WHAT IS EXPECTED | Return the run of lines below that opens with the line containing "customization remains intact" and closes with the line containing "several shapes available.", keeping each one exact.

RECORDS FOR THIS EXERCISE |

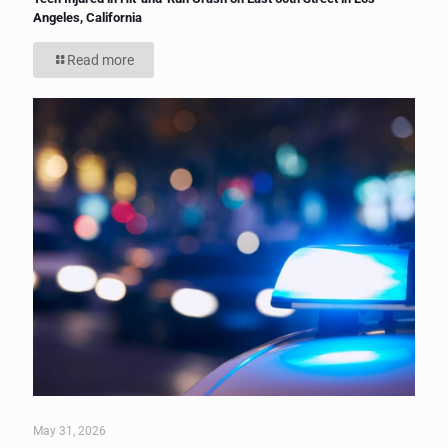
Angeles, California
Read more
May 31, 2026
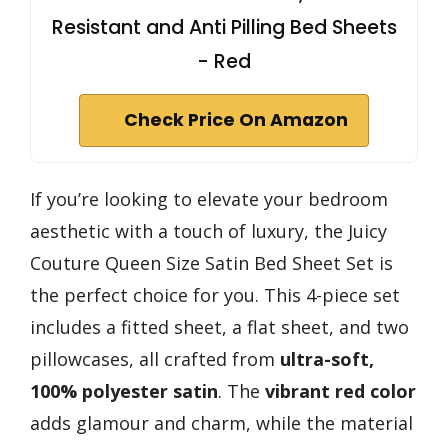
Resistant and Anti Pilling Bed Sheets
- Red
Check Price On Amazon
If you’re looking to elevate your bedroom
aesthetic with a touch of luxury, the Juicy
Couture Queen Size Satin Bed Sheet Set is
the perfect choice for you. This 4-piece set
includes a fitted sheet, a flat sheet, and two
pillowcases, all crafted from
ultra-soft,
100% polyester satin
. The
vibrant red color
adds glamour and charm, while the material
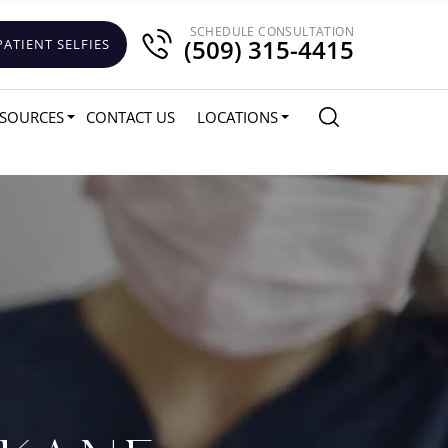
SCHEDULE CONSULTATION
(509) 315-4415
PATIENT SELFIES
SOURCES
CONTACT US
LOCATIONS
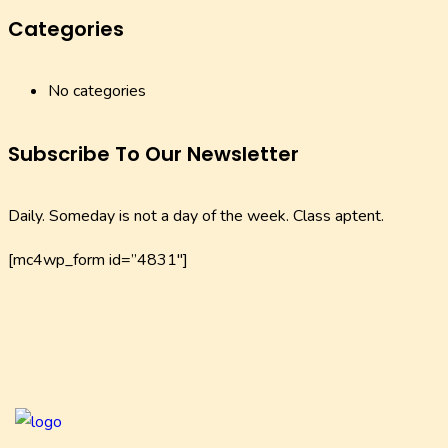
Categories
No categories
Subscribe To Our Newsletter
Daily. Someday is not a day of the week. Class aptent.
[mc4wp_form id=”4831″]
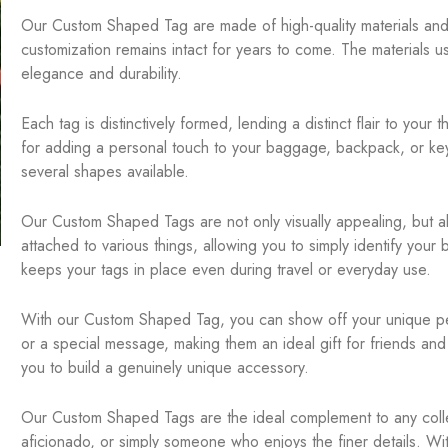
Our Custom Shaped Tag are made of high-quality materials and 
customization remains intact for years to come. The materials 
elegance and durability.
Each tag is distinctively formed, lending a distinct flair to you
for adding a personal touch to your baggage, backpack, or key
several shapes available.
Our Custom Shaped Tags are not only visually appealing, but al
attached to various things, allowing you to simply identify you
keeps your tags in place even during travel or everyday use.
With our Custom Shaped Tag, you can show off your unique pers
or a special message, making them an ideal gift for friends and 
you to build a genuinely unique accessory.
Our Custom Shaped Tags are the ideal complement to any collec
aficionado, or simply someone who enjoys the finer details. Wi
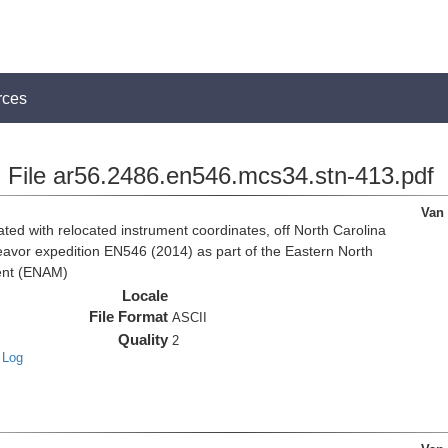
rces
File ar56.2486.en546.mcs34.stn-413.pdf
Van
d with relocated instrument coordinates, off North Carolina
eavor expedition EN546 (2014) as part of the Eastern North
ent (ENAM)
Locale
File Format
ASCII
Quality
2
 Log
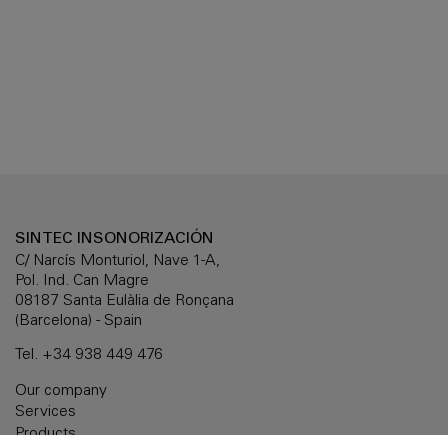
SINTEC INSONORIZACIÓN
C/ Narcís Monturiol, Nave 1-A,
Pol. Ind. Can Magre
08187 Santa Eulàlia de Ronçana
(Barcelona) - Spain
Tel.
+34 938 449 476
Our company
Services
Products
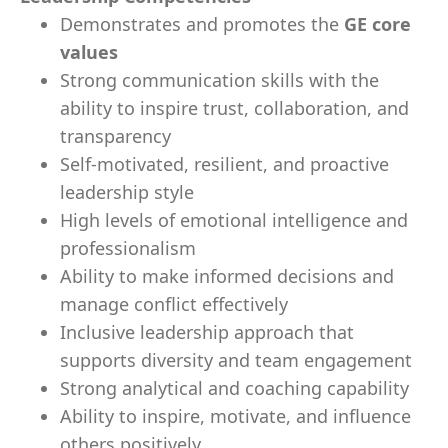
Demonstrates and promotes the
GE core
values
Strong communication skills with the
ability to inspire trust, collaboration, and
transparency
Self-motivated, resilient, and proactive
leadership style
High levels of emotional intelligence and
professionalism
Ability to make informed decisions and
manage conflict effectively
Inclusive leadership approach that
supports diversity and team engagement
Strong analytical and coaching capability
Ability to inspire, motivate, and influence
others positively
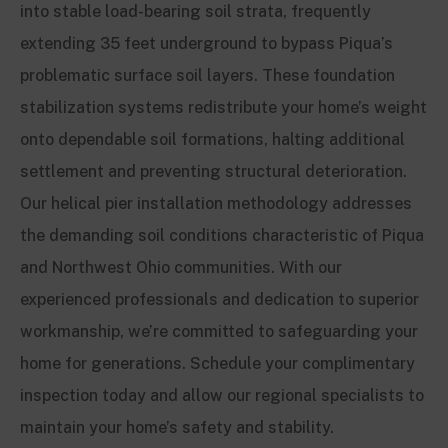
into stable load-bearing soil strata, frequently
extending 35 feet underground to bypass Piqua’s
problematic surface soil layers. These foundation
stabilization systems redistribute your home’s weight
onto dependable soil formations, halting additional
settlement and preventing structural deterioration.
Our helical pier installation methodology addresses
the demanding soil conditions characteristic of Piqua
and Northwest Ohio communities. With our
experienced professionals and dedication to superior
workmanship, we’re committed to safeguarding your
home for generations. Schedule your complimentary
inspection today and allow our regional specialists to
maintain your home’s safety and stability.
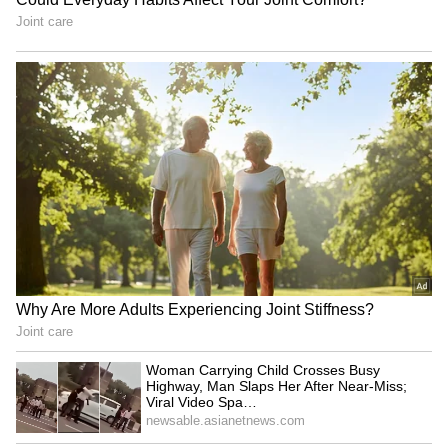
West Bengal to submit
UP minister hits back at
proposal for Centre's
Rahul Gandhi, says
BHAVYA industrial scheme
Congress lacks ground
connect
Political row in Bengal as
CM Dhami leads 'Har Ghar
stones allegedly hurled at
Tiranga Yatra' in Dehradun,
Mamata's vehicle
urges patriotism
LATEST VIDEOS
Fresh Floods in Assam! Roads
Submerge in Karbi | Railway
Tracks Underwater | NE News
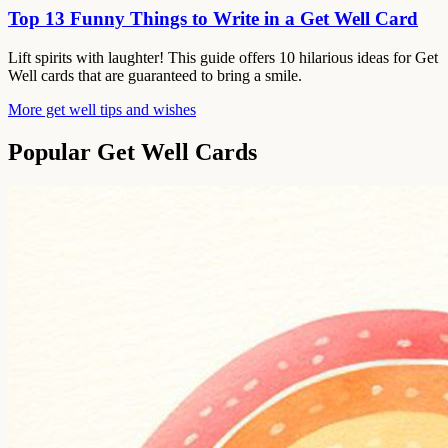
Top 13 Funny Things to Write in a Get Well Card
Lift spirits with laughter! This guide offers 10 hilarious ideas for Get
Well cards that are guaranteed to bring a smile.
More get well tips and wishes
Popular Get Well Cards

SOLUTION TO THE PROBLEM |
customization remains intact for years to come. The materials 
elegance and durability.
Each tag is distinctively formed, lending a distinct flair to you
for adding a personal touch to your baggage, backpack, or key
several shapes available.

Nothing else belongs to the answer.